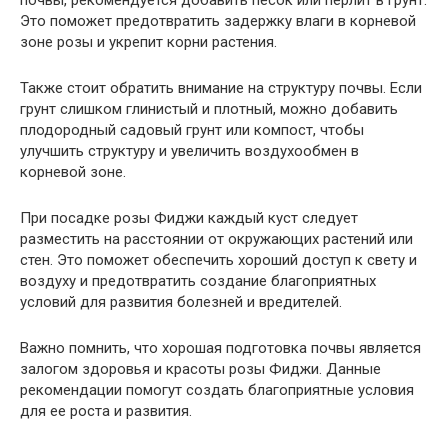
Это поможет предотвратить задержку влаги в корневой
зоне розы и укрепит корни растения.
Также стоит обратить внимание на структуру почвы. Если
грунт слишком глинистый и плотный, можно добавить
плодородный садовый грунт или компост, чтобы
улучшить структуру и увеличить воздухообмен в
корневой зоне.
При посадке розы Фиджи каждый куст следует
разместить на расстоянии от окружающих растений или
стен. Это поможет обеспечить хороший доступ к свету и
воздуху и предотвратить создание благоприятных
условий для развития болезней и вредителей.
Важно помнить, что хорошая подготовка почвы является
залогом здоровья и красоты розы Фиджи. Данные
рекомендации помогут создать благоприятные условия
для ее роста и развития.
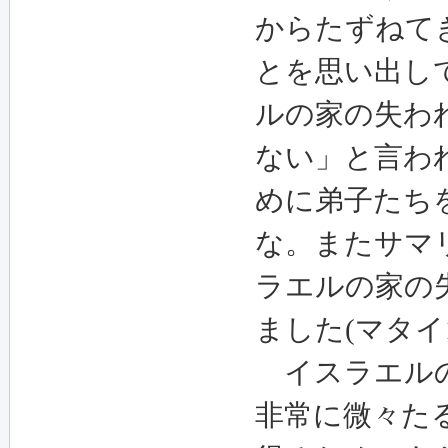
からたずねて
とを思い出し
ルの家の失わ
ない」と言われ
めに弟子たち
な。またサマ
ラエルの家の
ました(マタイ10
イスラエルの
非常に微々た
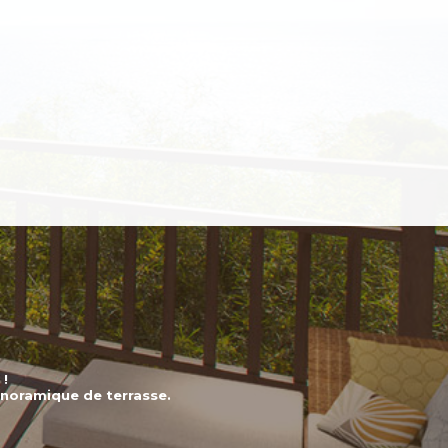
 !
anoramique de terrasse.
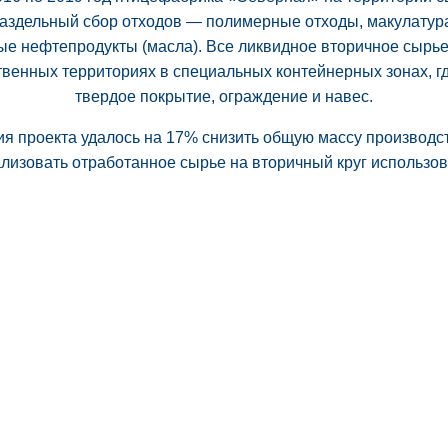
аздельный сбор отходов — полимерные отходы, макулатур
ые нефтепродукты (масла). Все ликвидное вторичное сырье
твенных территориях в специальных контейнерных зонах, г
твердое покрытие, ограждение и навес.
ия проекта удалось на 17% снизить общую массу производ
ализовать отработанное сырье на вторичный круг использов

------------------------

ACTIVITY: Without changing a word, retype every entry above, but drop its pictures.

OUTPUT OF THE EXERCISE:
Это поможет предотвратить задержку влаги в корневой
зоне розы и укрепит корни растения.
Также стоит обратить внимание на структуру почвы. Если
грунт слишком глинистый и плотный, можно добавить
плодородный садовый грунт или компост, чтобы
улучшить структуру и увеличить воздухообмен в
корневой зоне.
При посадке розы Фиджи каждый куст следует
разместить на расстоянии от окружающих растений или
стен. Это поможет обеспечить хороший доступ к свету и
воздуху и предотвратить создание благоприятных
условий для развития болезней и вредителей.
Важно помнить, что хорошая подготовка почвы является
залогом здоровья и красоты розы Фиджи. Данные
рекомендации помогут создать благоприятные условия
для ее роста и развития.
からたずねて
とを思い出し
ルの家の失わ
ない」と言われ
めに弟子たち
な。またサマ
ラエルの家の
ました(マタイ10
イスラエルの
非常に微々た
 !
anoramique de terrasse.
аздельный сбор отходов — полимерные отходы, макулатур
ые нефтепродукты (масла). Все ликвидное вторичное сырье
твенных территориях в специальных контейнерных зонах, г
твердое покрытие, ограждение и навес.
ия проекта удалось на 17% снизить общую массу производ
ализовать отработанное сырье на вторичный круг использов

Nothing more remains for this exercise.